◆ **Problem to solve**
The response should contain only those lines of the entries below that include the string "Hoteles".

◆ **Listed entries**
======

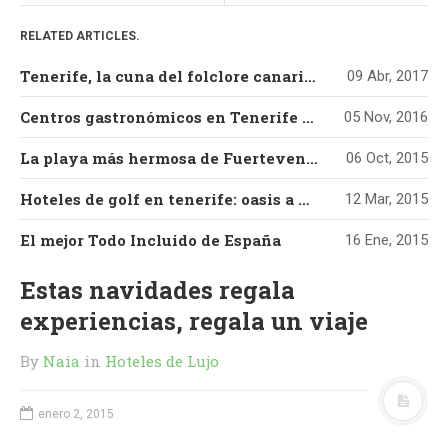
RELATED ARTICLES.
Tenerife, la cuna del folclore canario más auténtico
09 Abr, 2017
Centros gastronómicos en Tenerife para una escapada de otoño
05 Nov, 2016
La playa más hermosa de Fuerteventura
06 Oct, 2015
Hoteles de golf en tenerife: oasis a orillas del atlántico
12 Mar, 2015
El mejor Todo Incluido de España
16 Ene, 2015
Estas navidades regala
experiencias, regala un viaje
By
Naia
in
Hoteles de Lujo
enero 2, 2015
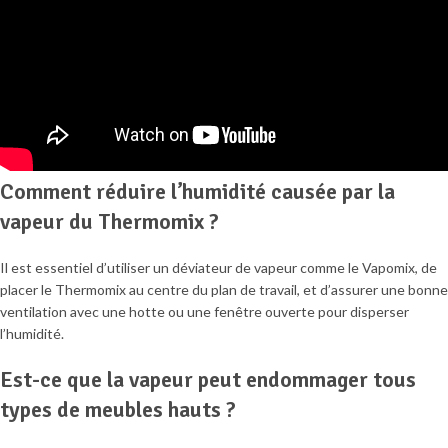
Comment réduire l’humidité causée par la
vapeur du Thermomix ?
Il est essentiel d’utiliser un déviateur de vapeur comme le Vapomix, de
placer le Thermomix au centre du plan de travail, et d’assurer une bonne
ventilation avec une hotte ou une fenêtre ouverte pour disperser
l’humidité.
Est-ce que la vapeur peut endommager tous
types de meubles hauts ?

======

◆ **Answer to this task**
Hoteles de golf en tenerife: oasis a orillas del atlántico
Hoteles de Lujo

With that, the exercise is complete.